Every trip to the altar—even when there’s no altar—is a long one. In our case, it was physically a long trip; I had spent the early part of the week in Wisconsin with my mother, who was recovering from open-heart surgery. I had flown out of a huge snowstorm, missed a flight in Miami, gotten back home, confirmed our flights to Boston—and discovered that Expedia had botched one leg of the journey. We eventually flew to New York, and took the bus to Boston. And then the snow began—the storm I had flown out of from Wisconsin I had bussed in into Boston.
I was still on edge on the day of my marriage—it had seemed unreal, somehow. But I had told my boss, the director of Human Resources, that I was getting married—and to whom. She asked how long we had been together, and I told her: twenty five years. “It’s high time,” she said. Later, meeting her in the crowded lunchroom, she kissed me, wished me a good trip, and bustled off to wash her hands. Glancing over her shoulder, she called out, “and congratulations on…the other thing!”
And so we referred to our wedding as “the other thing,’ throughout the trip.
I had told her, because I knew perfectly well what I was going to do: ask the company to put Raf on the health plan. He was between jobs—and his Cobra payment was a couple hundred dollars easily over what I would pay to put him on my company’s health plan.

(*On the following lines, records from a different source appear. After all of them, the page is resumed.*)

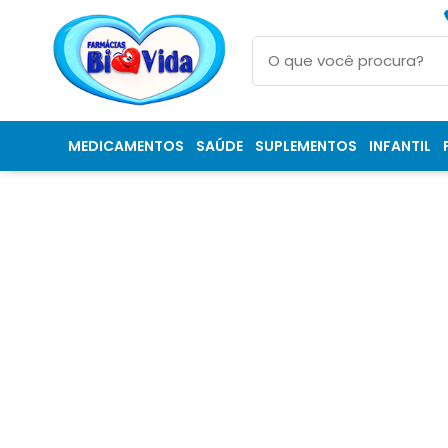
MEDICAMENTOS
SAÚDE
SUPLEMENTOS
INFANTIL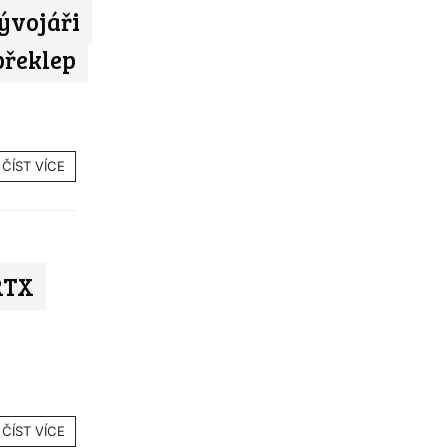
ývojáři
překlep
ČÍST VÍCE
RTX
ČÍST VÍCE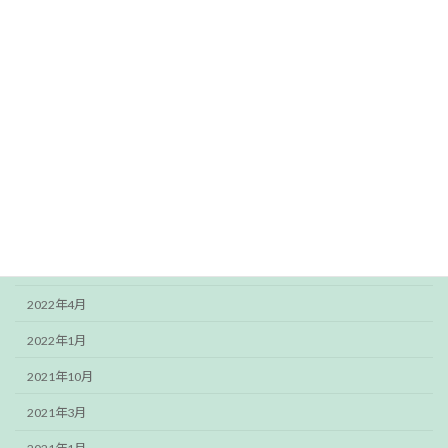
カテゴリー
お役立ち情報
ご挨拶
スタッフブログ
アーカイブ
2024年4月
2023年3月
2022年12月
2022年4月
2022年1月
2021年10月
2021年3月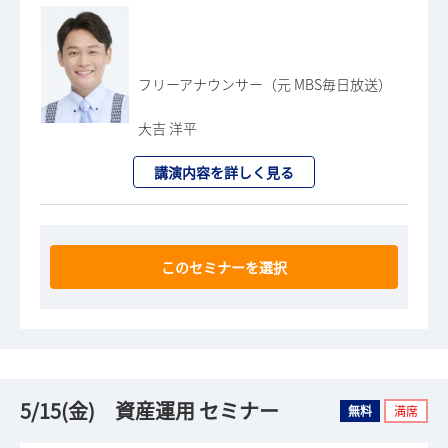
フリーアナウンサー（元 MBS毎日放送）
大吉 洋平
講演内容を詳しく見る
このセミナーを選択
5/15(金) 資産運用 セミナー
無料
満席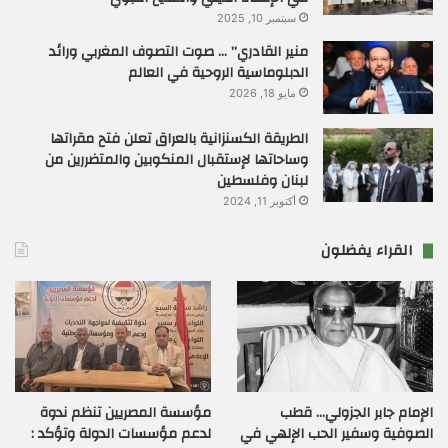
سبتمبر 10, 2025
منير القادري” … صوت التصوف المغربي ورائد
الدبلوماسية الروحية في العالم
مايو 18, 2026
الطريقة الكسنزانية بالعراق تعلن فتح مقراتها
وساحاتها لإستقبال المنكوبين والمتضررين من
لبنان وفلسطين
أكتوبر 11, 2024
القراء يفضلون
الإمام جابر الجزولي… قطب
مؤسسة المصريين تنظم ندوة
الصوفية وسفير الحب الإلهي في
لدعم مؤسسات الدولة وتؤكد :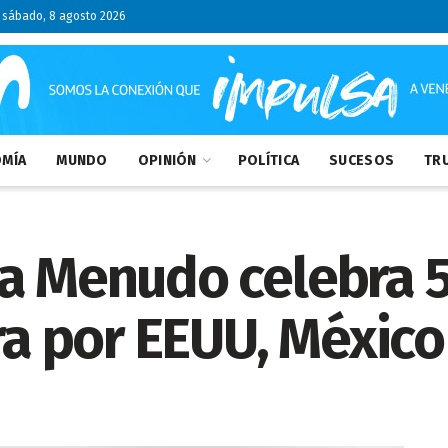
sábado, 8 agosto 2026
MÍA
MUNDO
OPINIÓN
POLÍTICA
SUCESOS
TRU
da Menudo celebra 
ira por EEUU, México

So I found myself, after we returned, with my boss and the president of the largest company on the island—Wal-Mart Puerto Rico—arguing that if we had a statement in the Employee Handbook stating that we didn’t discriminate on the basis of sexual orientation, shouldn’t gay spouses be included in the benefits? “I think you should,” said the president.
It was the first time anybody had raised the issue to him.
Was it easy to do that? No—my hands were wet, my mouth was dry, I was in the classic fight or flight response.
I also knew that I would do it, that I was right, and that if I didn’t do it, I was letting the next generation down. Drag queens fought in Stonewall for me, and if they can fight cops with Billy clubs, I could talk to a Colombian man in a small office in Puerto Rico.
My request was denied, of course, on the grounds that my marriage was not legal in Puerto Rico. OK—so I wrote requesting reconsideration from Bentonville. Oh, and I wrote a letter to the executive vice president for Human Resources for the entire company.
This is called rattling the cage, and somebody has to do it.
Bentonville never replied, so I sent a certified letter. That got a response.
So it became a tradition, in those last years of my time there—I would formally petition to put Raf on the health plan, and present my marriage certificate.
“What do you want me to do with this?” my buddy Karen would ask.
“Oh, just send me the same letter you sent last year,” I’d say.
“Ay, Marc….”
If the Internet were working, I could tell you who said, “courage is a muscle that becomes stronger with exercise.” Recently, I came out to a room full of strangers, blurting out, “Sweetheart, I’m your husband, not your friend,” after Raf, about to read a poem of my mother’s, referred to me as a friend. The whole room laughed—look, how threatening is a roomful of poets?
So it was natural to me, to protest when a notary public, in preparing a deed for an apartment I bought, referred to me as soltero, or bachelor.
“No, I’m married in the Commonwealth of Massachusetts,” I said.
We went around about it; he explained that legally, I was a bachelor. We signed; I went home and had a drink. The lawyer went home and lost sleep.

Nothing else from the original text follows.